From: POW-MIA InterNetwork

Date: August 18, 2003

"'You are not forgotten'
By Sue Book/Sun Journal Staff New Bern, North Carolina   

New flag raised near Cherry Point gate in honor of American POW/MIAs

HAVELOCK -- The winding brick paths through the little garden next to Cherry Point Marine Corps Air Station felt a few extra feet on it Sunday as members of the St. Paul's Lutheran Church met to raise a new flag honoring prisoners of war and missing in action American troops.

Barely noticeable from the street, the garden tended by Cherry Point's maintenance crew since its dedication in 1988 received quiet civilian recognition this summer as St.
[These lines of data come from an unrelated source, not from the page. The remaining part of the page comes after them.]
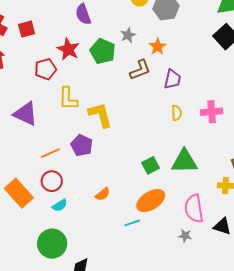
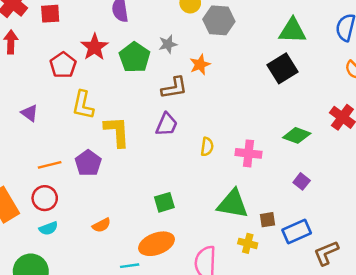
red pentagon: (45, 69) -> (63, 65), turned -30
purple trapezoid: (172, 79) -> (167, 124), moved
purple triangle: (26, 114) -> (30, 113), size x0.6
green triangle: (184, 161) -> (233, 204), moved

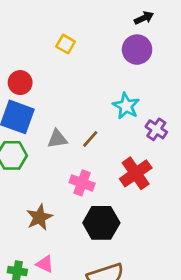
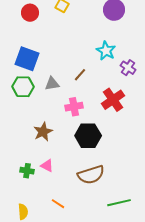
red circle: (20, 83) -> (30, 13), moved
gray triangle: (57, 139) -> (52, 84), moved
pink cross: (82, 183) -> (74, 107), turned -30

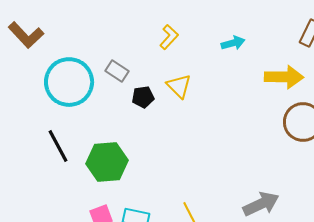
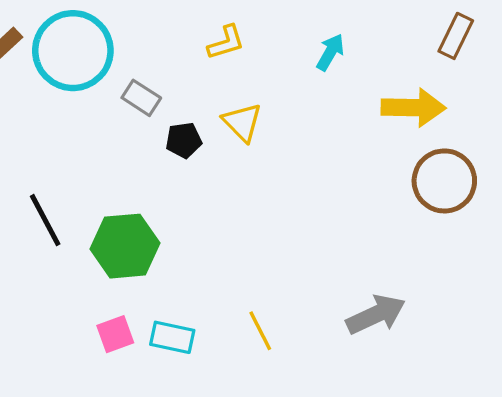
yellow L-shape: (169, 37) -> (226, 42), turned 30
cyan arrow: (233, 43) -> (330, 52), turned -45
cyan circle: (69, 82) -> (73, 51), moved

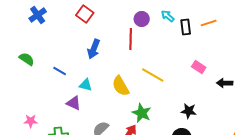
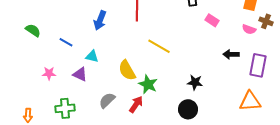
pink rectangle: (199, 67) -> (212, 20), moved
yellow semicircle: (121, 86) -> (127, 70), moved
pink star: (31, 121) -> (49, 73), moved

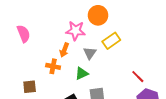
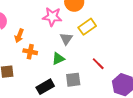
orange arrow: (64, 50) -> (19, 36), moved
red line: (138, 77) -> (98, 64), moved

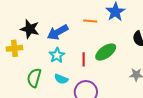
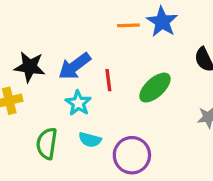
orange line: (90, 21) -> (128, 25), moved
red line: (84, 59) -> (108, 80), moved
Paul's congregation took on those duties as a community service project.

Jill Baldwin, who works on base and passes it several times a day, called to possibility of the project to the attention of Pastor Jim Daub and other church members in June.

As arrangements were made she said everyone aboard MCAS Cherry Point was encouraging and supportive in providing official permission to do something on government property.

Since the first day of weed-pulling June 22, about 40 church members have donated more than 140 man-hours to the garden, green now from abundant rain with juniper, Hawthorne, Nan Dina, yucca, hydrangea, pompous grass, rhododendron and lariape.

Kristin Skura, with tiny Jonathan in a papoose at Sunday's ceremony, said the boy will have known the garden and its new keepers since birth. His dad, Marine Steven Skura, is assisting in the garden-keeping.

Park benches and an arboretum backed into the trees give families of those honored with the flag that notes "You are not forgotten."

Sunday's ceremony remembered and honored the more than 140,000 Americans listed as captured, and the more than 88,000 still listed as missing since World War 1.

The tattered flag was lowered and a new one raised, something that happens by the necessity created by wear and tear, Baldwin said. The new one was donated by ET's Military Surplus.

The white-on-black flag raised Sunday is one designed by Norman Rivkees of Annin and Company in 1971 at the request of MIA wife and National League of Families member Mrs. Michael Hoff.

It became the official POW/MIA flag in August 1990 with a law passed by the 101st Congress which ties it particularly to those who are still prisoner, missing and unaccounted for in Southeast Asia.

National POW/MIA Recognition Day is celebrated each year on the third Friday of September, this year Sept. 19.

Since action by the 105th Congress in 1998, the POW/MIA flag has had a place in official ceremonies for Armed Forces Day, Memorial Day, Flag Day, Independence Day, National POW/MIA Recognition Day and Veterans Day on the grounds or in public lobbies of major military installations and assorted national buildings including United States Postal Service post offices.

In the little loved garden at the main gate to Cherry Point MCAS, however, the POW/MIA flag flies every day, with a little help from friends.